**EXERCISE AIM:** Search the data below for "Truck"; list each line that holds it.
Segment Open
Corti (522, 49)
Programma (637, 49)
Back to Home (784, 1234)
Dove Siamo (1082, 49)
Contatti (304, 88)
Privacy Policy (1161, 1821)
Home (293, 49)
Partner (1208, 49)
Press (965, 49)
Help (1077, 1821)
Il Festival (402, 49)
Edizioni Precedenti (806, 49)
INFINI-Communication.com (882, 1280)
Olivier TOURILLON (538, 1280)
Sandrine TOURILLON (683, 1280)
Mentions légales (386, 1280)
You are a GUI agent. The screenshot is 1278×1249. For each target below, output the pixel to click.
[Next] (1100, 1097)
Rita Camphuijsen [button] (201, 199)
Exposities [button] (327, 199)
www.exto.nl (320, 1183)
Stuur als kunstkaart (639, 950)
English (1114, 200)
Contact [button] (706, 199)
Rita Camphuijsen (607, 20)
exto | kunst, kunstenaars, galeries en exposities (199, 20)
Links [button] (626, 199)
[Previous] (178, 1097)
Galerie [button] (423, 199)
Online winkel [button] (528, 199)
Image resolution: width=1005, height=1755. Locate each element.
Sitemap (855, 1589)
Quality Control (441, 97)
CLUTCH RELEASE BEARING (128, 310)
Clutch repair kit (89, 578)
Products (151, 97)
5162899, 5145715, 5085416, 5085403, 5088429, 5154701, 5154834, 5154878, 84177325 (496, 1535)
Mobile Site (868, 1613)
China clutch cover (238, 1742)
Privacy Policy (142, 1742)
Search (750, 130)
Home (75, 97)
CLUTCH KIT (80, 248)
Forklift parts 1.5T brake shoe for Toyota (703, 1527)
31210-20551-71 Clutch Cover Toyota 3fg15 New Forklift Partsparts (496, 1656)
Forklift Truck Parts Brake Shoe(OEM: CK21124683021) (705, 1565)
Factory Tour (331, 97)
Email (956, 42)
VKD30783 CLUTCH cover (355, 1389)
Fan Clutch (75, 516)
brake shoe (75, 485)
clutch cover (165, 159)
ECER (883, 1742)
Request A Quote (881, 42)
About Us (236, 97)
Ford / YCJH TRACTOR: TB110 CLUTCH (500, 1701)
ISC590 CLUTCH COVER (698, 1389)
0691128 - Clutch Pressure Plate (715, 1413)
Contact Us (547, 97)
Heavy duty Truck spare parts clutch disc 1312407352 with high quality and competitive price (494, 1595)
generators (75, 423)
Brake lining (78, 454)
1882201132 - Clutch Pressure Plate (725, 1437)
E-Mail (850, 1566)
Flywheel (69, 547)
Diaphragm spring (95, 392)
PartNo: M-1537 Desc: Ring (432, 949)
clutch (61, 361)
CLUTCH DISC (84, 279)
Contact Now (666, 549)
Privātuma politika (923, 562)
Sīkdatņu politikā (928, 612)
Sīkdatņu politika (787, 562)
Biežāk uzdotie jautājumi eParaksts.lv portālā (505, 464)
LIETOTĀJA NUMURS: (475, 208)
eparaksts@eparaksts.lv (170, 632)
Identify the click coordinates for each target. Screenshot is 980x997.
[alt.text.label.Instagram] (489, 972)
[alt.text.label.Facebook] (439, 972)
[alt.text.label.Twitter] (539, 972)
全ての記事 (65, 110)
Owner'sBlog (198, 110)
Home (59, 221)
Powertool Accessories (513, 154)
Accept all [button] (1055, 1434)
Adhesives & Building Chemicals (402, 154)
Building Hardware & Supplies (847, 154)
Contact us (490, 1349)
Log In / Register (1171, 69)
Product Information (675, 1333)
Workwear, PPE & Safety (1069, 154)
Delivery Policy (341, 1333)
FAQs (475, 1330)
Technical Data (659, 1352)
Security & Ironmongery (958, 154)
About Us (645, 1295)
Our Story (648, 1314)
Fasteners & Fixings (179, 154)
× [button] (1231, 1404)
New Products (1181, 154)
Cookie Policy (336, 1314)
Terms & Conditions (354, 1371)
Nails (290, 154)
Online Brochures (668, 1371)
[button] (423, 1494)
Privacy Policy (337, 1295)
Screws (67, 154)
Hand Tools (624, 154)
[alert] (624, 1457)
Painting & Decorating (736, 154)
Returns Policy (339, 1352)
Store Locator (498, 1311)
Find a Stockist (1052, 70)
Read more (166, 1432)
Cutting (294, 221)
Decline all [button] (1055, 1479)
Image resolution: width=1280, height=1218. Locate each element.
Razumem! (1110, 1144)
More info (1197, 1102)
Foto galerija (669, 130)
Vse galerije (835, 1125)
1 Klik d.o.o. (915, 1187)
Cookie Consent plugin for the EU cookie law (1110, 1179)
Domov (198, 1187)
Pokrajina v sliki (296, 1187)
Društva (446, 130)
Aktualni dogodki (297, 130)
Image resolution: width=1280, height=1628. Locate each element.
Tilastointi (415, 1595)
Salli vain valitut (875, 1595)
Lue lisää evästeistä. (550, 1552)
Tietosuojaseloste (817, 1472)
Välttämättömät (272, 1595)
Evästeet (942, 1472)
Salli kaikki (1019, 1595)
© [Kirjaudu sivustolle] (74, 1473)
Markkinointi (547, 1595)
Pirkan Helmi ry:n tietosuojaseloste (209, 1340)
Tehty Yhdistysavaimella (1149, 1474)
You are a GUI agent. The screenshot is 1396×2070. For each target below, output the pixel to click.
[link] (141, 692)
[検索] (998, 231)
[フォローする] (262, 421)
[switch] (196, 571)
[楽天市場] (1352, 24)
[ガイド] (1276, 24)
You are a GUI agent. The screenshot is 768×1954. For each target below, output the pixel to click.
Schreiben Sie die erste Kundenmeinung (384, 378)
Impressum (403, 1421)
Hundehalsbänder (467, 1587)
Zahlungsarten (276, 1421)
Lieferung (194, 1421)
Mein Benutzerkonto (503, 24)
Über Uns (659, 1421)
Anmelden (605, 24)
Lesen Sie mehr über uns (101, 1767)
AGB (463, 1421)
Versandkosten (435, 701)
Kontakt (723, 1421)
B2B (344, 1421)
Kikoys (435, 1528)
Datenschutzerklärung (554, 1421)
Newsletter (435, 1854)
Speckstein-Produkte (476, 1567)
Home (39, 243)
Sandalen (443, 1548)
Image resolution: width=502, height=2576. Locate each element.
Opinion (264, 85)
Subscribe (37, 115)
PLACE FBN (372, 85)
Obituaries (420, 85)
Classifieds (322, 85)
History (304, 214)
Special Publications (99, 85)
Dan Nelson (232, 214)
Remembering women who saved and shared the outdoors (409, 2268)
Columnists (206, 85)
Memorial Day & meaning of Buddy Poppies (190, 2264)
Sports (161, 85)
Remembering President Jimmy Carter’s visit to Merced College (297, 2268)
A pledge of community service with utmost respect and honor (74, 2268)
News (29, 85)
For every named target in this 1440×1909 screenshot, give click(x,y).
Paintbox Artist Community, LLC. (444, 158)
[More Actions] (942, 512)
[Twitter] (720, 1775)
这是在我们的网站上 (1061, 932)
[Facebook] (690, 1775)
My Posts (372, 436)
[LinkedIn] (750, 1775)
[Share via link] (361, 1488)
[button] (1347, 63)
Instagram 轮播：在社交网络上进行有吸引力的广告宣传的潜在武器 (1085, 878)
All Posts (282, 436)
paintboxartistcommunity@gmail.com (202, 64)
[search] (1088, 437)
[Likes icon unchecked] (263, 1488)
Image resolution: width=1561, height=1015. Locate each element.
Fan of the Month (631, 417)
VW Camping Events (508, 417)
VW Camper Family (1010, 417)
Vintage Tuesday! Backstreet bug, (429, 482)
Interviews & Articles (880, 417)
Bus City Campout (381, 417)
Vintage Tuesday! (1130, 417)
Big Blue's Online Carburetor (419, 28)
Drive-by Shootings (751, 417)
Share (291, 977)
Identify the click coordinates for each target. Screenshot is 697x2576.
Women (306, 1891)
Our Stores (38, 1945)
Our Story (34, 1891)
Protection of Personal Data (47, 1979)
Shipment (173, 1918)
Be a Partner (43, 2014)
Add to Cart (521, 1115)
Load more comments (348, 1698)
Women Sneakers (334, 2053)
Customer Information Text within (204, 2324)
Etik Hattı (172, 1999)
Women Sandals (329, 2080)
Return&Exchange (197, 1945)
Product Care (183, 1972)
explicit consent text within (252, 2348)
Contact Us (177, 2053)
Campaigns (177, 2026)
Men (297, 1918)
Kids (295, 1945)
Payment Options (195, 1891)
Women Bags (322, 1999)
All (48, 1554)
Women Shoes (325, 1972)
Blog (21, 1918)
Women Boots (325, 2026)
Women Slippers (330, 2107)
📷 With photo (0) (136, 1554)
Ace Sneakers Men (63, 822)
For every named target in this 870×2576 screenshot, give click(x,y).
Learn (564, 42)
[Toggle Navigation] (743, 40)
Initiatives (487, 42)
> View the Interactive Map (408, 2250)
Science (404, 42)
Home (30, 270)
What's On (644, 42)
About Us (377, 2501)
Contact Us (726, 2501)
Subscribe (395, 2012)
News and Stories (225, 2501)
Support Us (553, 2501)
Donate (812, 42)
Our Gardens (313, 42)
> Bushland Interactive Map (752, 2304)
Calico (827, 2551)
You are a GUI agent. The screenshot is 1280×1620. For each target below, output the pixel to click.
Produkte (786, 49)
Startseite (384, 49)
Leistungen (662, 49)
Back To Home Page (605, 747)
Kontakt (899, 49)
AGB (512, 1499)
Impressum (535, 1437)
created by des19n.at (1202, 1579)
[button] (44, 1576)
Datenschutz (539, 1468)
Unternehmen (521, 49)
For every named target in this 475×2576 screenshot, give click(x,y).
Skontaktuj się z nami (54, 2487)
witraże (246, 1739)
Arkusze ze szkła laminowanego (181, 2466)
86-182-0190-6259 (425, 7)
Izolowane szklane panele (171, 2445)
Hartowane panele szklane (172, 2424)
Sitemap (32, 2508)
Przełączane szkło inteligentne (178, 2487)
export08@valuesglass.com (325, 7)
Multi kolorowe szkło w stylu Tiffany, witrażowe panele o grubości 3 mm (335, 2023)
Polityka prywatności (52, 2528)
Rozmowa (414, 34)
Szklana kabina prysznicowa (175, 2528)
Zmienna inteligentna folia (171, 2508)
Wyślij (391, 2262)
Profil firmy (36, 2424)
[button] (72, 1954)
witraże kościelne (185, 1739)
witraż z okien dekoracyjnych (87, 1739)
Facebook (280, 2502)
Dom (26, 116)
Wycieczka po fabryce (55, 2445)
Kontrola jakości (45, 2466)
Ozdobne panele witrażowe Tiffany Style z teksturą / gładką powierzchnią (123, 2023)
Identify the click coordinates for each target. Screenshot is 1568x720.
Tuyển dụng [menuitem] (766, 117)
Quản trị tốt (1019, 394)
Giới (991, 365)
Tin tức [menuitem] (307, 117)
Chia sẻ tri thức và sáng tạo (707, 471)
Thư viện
Segment Closed
**WRITTEN RESPONSE:**
Forklift Truck Parts Brake Shoe(OEM: CK21124683021) (705, 1565)
Heavy duty Truck spare parts clutch disc 1312407352 with high quality and competitive price (494, 1595)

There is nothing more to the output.